What is required: Below is a listing from which only part is wanted; return exactly the lines from the one with "Politik [Politik (26 items)] (443, 895)" up to and including the one with "Buddhismus [Buddhismus (147".

Record excerpts:
^^^^^^^^^^^^^^^^

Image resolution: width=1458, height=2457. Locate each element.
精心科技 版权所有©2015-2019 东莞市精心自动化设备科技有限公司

^^^^^^^^^^^^^^^^

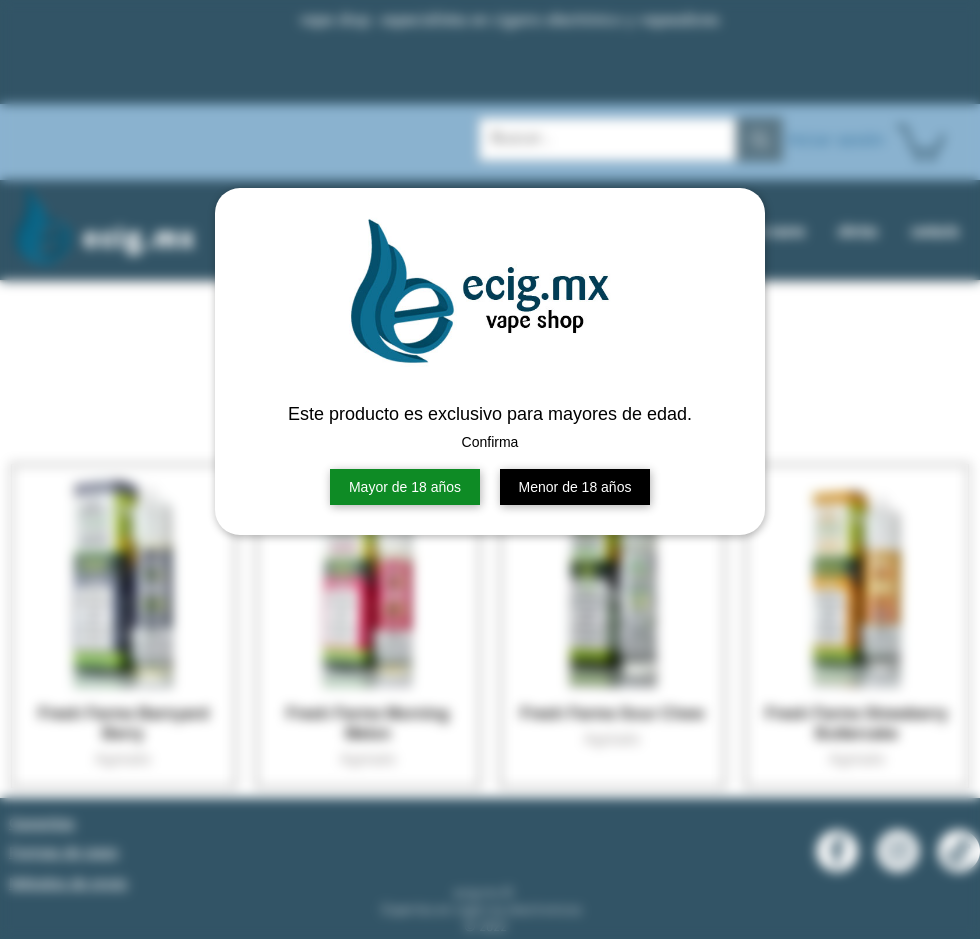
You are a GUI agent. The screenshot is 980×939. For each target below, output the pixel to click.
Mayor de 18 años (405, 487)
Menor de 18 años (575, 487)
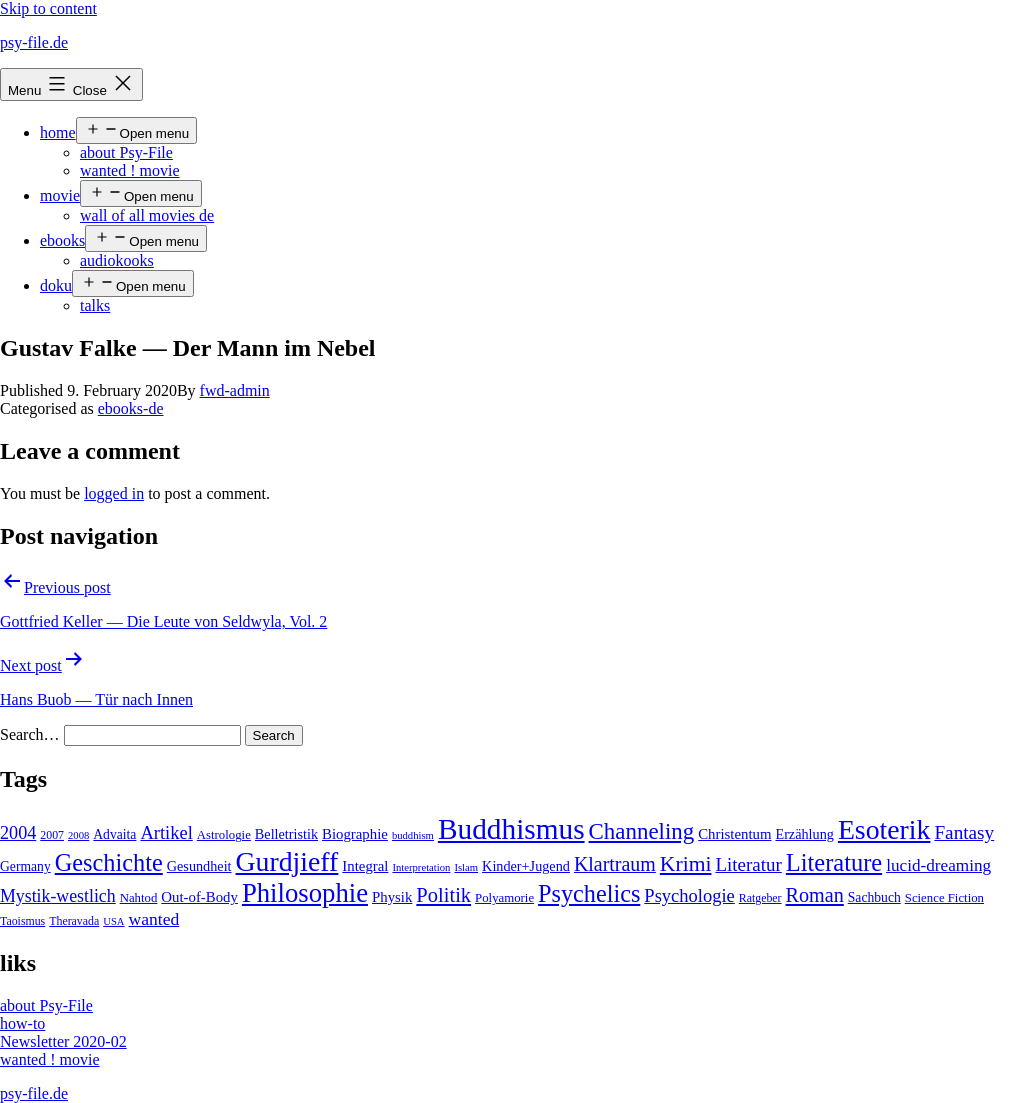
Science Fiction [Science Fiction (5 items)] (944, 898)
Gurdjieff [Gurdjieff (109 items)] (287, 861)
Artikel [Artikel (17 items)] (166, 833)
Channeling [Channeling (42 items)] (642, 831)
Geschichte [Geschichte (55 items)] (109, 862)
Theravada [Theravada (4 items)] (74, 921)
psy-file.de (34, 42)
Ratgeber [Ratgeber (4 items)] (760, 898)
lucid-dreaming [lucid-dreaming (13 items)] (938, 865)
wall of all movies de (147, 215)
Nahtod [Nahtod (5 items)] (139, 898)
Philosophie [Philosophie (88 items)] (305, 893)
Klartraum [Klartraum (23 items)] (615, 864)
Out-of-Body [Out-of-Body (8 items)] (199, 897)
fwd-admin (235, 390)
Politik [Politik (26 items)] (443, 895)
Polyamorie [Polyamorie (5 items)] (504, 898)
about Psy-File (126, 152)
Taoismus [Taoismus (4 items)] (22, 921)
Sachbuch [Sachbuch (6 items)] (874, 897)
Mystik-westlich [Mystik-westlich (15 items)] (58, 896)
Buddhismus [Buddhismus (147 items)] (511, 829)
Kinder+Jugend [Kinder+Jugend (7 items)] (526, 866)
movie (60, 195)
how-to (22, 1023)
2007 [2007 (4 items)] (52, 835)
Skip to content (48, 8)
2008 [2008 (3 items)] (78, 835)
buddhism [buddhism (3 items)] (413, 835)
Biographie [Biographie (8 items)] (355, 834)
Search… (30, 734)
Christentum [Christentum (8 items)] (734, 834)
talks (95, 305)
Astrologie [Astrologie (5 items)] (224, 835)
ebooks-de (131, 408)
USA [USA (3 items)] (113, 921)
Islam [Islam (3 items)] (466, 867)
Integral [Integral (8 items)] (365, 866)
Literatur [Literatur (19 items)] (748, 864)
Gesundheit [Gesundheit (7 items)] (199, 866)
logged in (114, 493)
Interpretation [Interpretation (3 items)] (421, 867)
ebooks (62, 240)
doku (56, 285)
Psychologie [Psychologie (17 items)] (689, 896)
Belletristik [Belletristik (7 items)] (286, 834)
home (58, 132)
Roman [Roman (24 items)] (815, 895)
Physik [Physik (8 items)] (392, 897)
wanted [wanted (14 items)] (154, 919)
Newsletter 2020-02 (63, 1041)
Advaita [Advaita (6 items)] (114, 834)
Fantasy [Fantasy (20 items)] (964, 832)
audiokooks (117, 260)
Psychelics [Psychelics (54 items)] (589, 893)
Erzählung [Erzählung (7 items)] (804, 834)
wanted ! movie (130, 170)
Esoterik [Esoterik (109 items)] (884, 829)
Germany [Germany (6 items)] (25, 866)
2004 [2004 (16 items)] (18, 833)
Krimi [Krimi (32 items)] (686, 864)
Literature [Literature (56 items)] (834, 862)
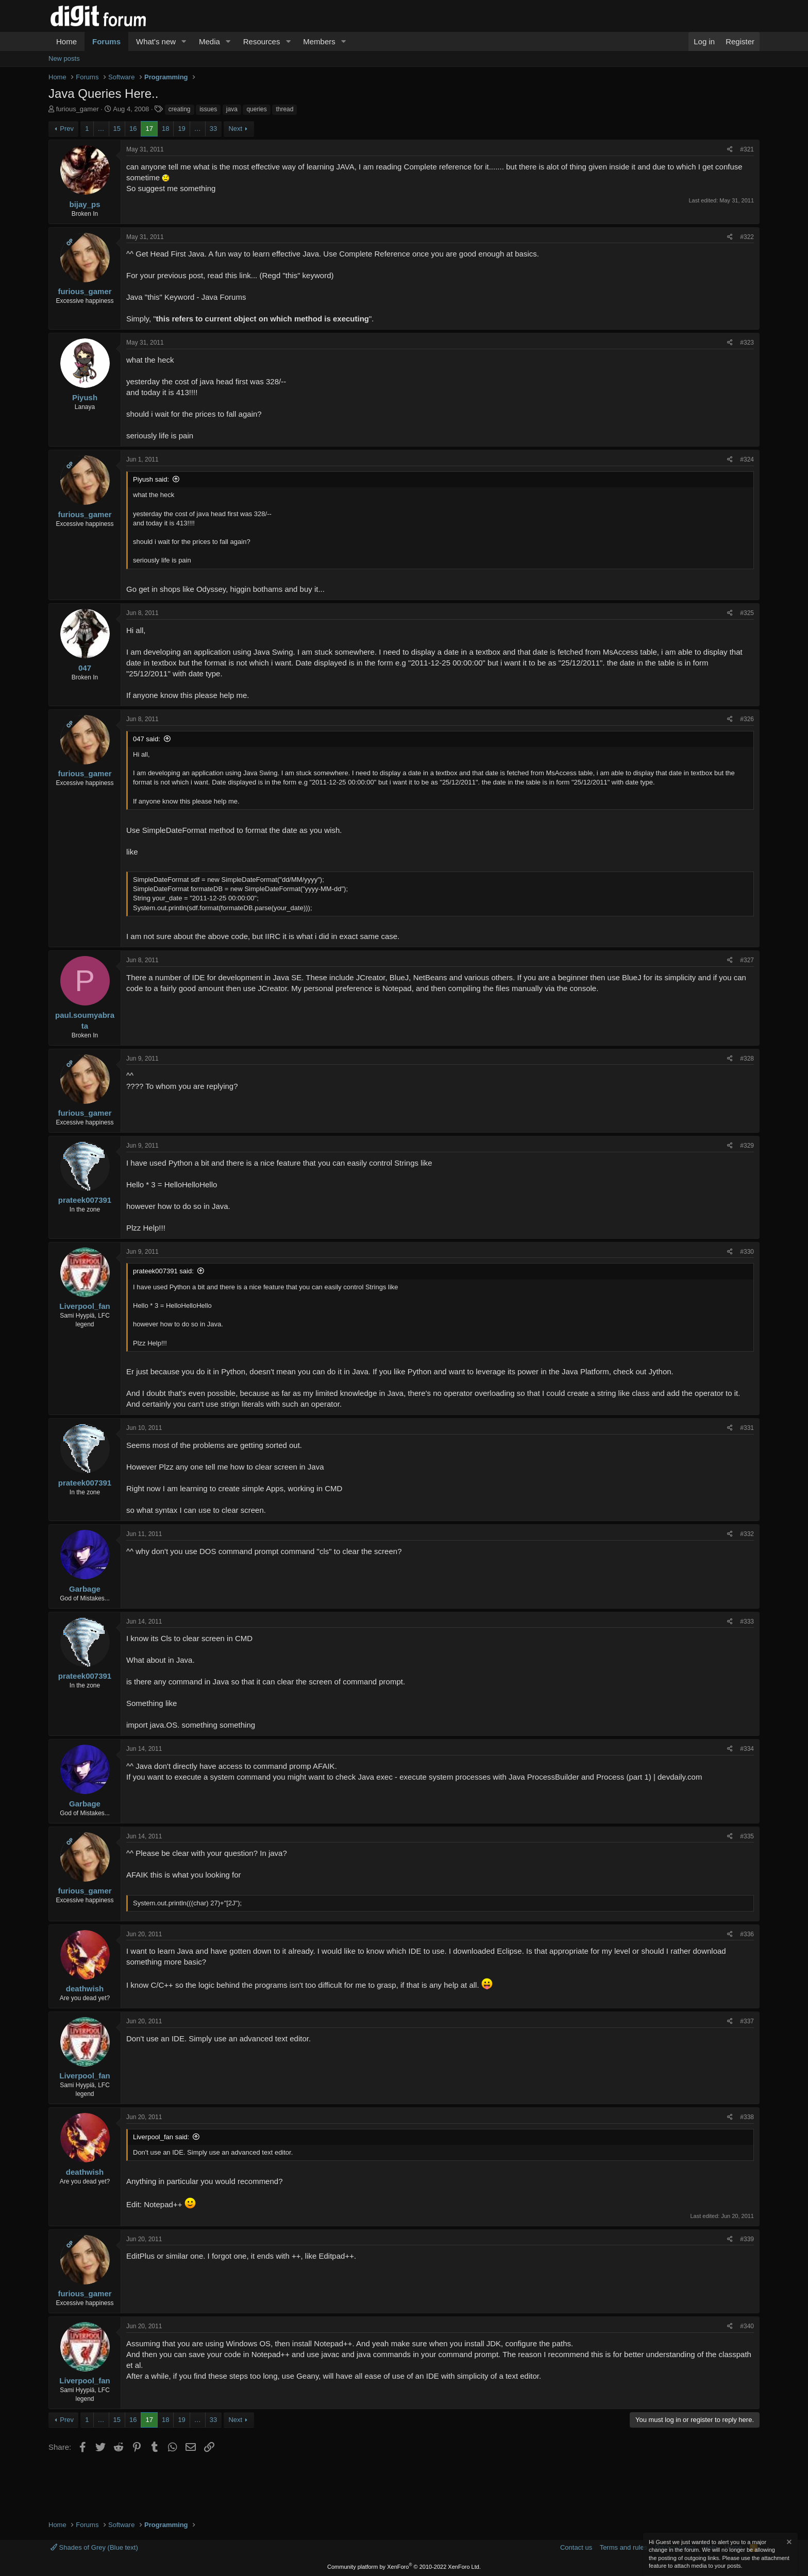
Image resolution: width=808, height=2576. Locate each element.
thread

^^^^^^^^^^^^^^^^

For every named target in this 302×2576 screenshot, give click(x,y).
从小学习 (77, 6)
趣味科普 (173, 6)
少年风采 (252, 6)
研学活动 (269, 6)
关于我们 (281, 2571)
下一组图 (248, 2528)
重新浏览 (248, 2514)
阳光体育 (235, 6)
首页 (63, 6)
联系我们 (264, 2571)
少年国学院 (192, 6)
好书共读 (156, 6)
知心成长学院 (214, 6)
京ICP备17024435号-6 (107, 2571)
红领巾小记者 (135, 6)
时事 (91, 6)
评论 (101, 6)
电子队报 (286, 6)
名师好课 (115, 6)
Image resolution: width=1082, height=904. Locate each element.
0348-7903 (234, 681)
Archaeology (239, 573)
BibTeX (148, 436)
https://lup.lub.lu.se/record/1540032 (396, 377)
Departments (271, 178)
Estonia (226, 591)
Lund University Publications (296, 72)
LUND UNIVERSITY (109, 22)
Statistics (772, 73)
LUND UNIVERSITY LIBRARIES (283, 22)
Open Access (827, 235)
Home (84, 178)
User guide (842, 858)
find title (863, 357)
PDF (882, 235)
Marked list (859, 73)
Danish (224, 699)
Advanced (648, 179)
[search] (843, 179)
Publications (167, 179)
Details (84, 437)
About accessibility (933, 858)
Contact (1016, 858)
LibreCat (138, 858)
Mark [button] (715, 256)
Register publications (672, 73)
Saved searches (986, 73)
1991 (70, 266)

^^^^^^^^^^^^^^^^

Result of the exercise:
Politik [Politik (26 items)] (443, 895)
Polyamorie [Polyamorie (5 items)] (504, 898)
about Psy-File (126, 152)
Taoismus [Taoismus (4 items)] (22, 921)
Sachbuch [Sachbuch (6 items)] (874, 897)
Mystik-westlich [Mystik-westlich (15 items)] (58, 896)
Buddhismus [Buddhismus (147 items)] (511, 829)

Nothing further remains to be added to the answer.